Neither side cites cases in support of their arguments; however, the facts and
reasoning in Bennett v. Spaight, 372 Ark. 446, 277 S.W.3d 182, are instructive. There,
Bennett filed a complaint against Dorothy Spaight, arising from a car accident in which her
son, Cedric Spaight, was driving her car. Initially, Bennett filed the complaint solely against
Dorothy. Bennett eventually filed an amended complaint naming both Dorothy and Cedric;
however, Bennett later dismissed Dorothy. Cedric filed a motion for judgment on the
pleadings alleging in part that the complaint was time-barred. Bennett responded that service
to Dorothy at the family home gave notice to Cedric that the complaint had been filed.

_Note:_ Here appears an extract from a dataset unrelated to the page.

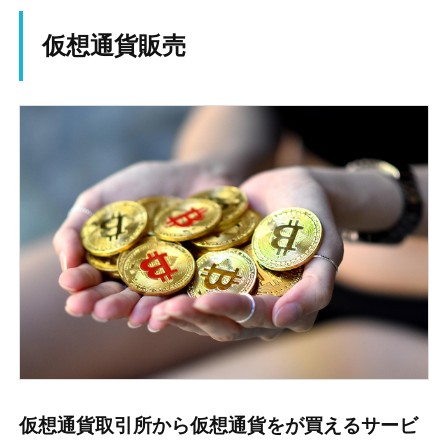
仮想通貨販売
仮想通貨取引所から仮想通貨をが買えるサービ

The circuit court granted the motion finding that Bennett failed to amend her complaint
within the 120 days required for service. In affirming, the supreme court explained:
Here, there was simply no evidence that Cedric had notice of the suit within the required time frame. Instead, Ms. Bennett asks us to infer from the facts, or assume, that because Dorothy and Cedric resided together as mother and son, he had either actual or constructive notice of the action within the 120-day period. That we will not do. As we have previously held, for Ms. Bennett to avail herself of the provisions of Rule 15(c), the facts must show that Cedric had such notice that he would not be prejudiced in defending against the suit. They do not. We simply cannot presume that because two persons live together or may be related that one’s knowledge of an action has been conveyed in some fashion to the other. Because the notice requirement was not met, Ms. Bennett was unable to avail herself of Rule 15(c)’s relation-back doctrine, and the circuit court did not err in dismissing her complaint. Accordingly, we affirm.

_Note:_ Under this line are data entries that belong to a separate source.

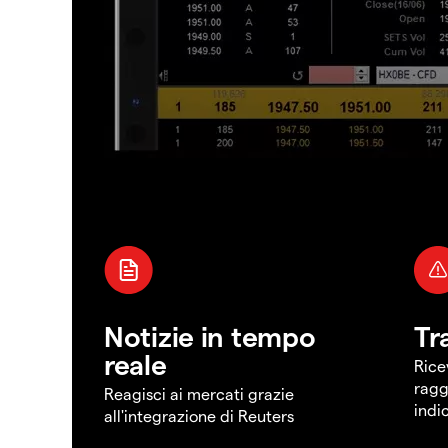
Notizie in tempo
Tr
reale
Rice
ragg
Reagisci ai mercati grazie
indi
all'integrazione di Reuters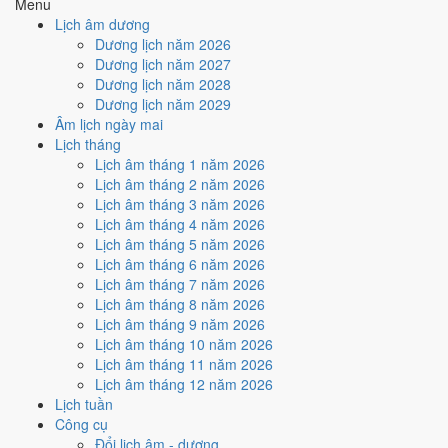
Menu
3
/10
Xấu
Lịch âm dương
Ký hợp đồng - giao ước hôm nay ở
mức xấu (3/10)
do
Trực
Dương lịch năm 2026
Nguy, Sao Cang và Ngày Hắc Đạo
gây bất lợi.
Dương lịch năm 2027
Dương lịch năm 2028
Cách tính ngày tốt
Dương lịch năm 2029
🏗️
Động thổ - khởi công
Âm lịch ngày mai
3
/10
Xấu
Lịch tháng
Động thổ - khởi công hôm nay ở
mức xấu (3/10)
do
Trực Nguy,
Lịch âm tháng 1 năm 2026
Sao Cang và Ngày Hắc Đạo
gây bất lợi.
Lịch âm tháng 2 năm 2026
Cách tính ngày tốt
Lịch âm tháng 3 năm 2026
🏡
Nhập trạch - vào nhà mới
Lịch âm tháng 4 năm 2026
4
/10
Trung bình
Lịch âm tháng 5 năm 2026
Nhập trạch - vào nhà mới hôm nay ở
mức trung bình (4/10)
do
Lịch âm tháng 6 năm 2026
Sao Cang và Ngày Hắc Đạo
gây bất lợi.
Lịch âm tháng 7 năm 2026
Lịch âm tháng 8 năm 2026
Cách tính ngày tốt
Lịch âm tháng 9 năm 2026
🚗
Mua xe - tậu xe
Lịch âm tháng 10 năm 2026
3
/10
Xấu
Lịch âm tháng 11 năm 2026
Mua xe - tậu xe hôm nay ở
mức xấu (3/10)
do
Trực Nguy và
Lịch âm tháng 12 năm 2026
Ngày Hắc Đạo
gây bất lợi.
Lịch tuần
Cách tính ngày tốt
Công cụ
✈️
Xuất hành - đi xa
Đổi lịch âm - dương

Bennett, 372 Ark. at 455–56, 277 S.W.3d at 189–90 (footnotes omitted).
8 As in Bennett, the facts in this case fail to show that Grider and Greenlee had timely
notice such that they would not be prejudiced in defending against the suit. The amended
complaint, although filed within the 120 days required by the rule, was answered outside
the 120 days, and there are no other facts indicating they had timely notice. In fact, the
record contains only the return of summons for Greenlee, which indicates she was served
in October 2018, well after the 120 days. Just as in Bennett, Freeman asks us to infer from
the facts that Grider and Greenlee had notice because CRMC had notice. For Freeman to
avail herself of the provisions of Rule 15(c), the facts must show that Grider and Greenlee
had such notice that they would not be prejudiced in defending against the suit. Based on
the reasoning in Bennett, we cannot presume that Grider and Greenlee had notice because
their employer had notice. Therefore, we affirm the order dismissing Freeman’s complaint
against Grider and Greenlee.
Freeman also appealed the order granting summary judgment to CRMC; however,
she has not pursued this argument in her brief outside of a conclusory statement. We do not
address arguments that are not supported by convincing argument or authority. Watkins v.
Paragould Light & Water Comm’n, 2016 Ark. App. 432, at 11, 504 S.W.3d 606, 613.
Affirmed.
ABRAMSON and KLAPPENBACH, JJ., agree.
McKissic & Associates, PLLC, by: Gene E. McKissic, Sr., for appellant.
Friday, Eldredge & Clark, LLP, by: Tyler D. Bone, for appellees.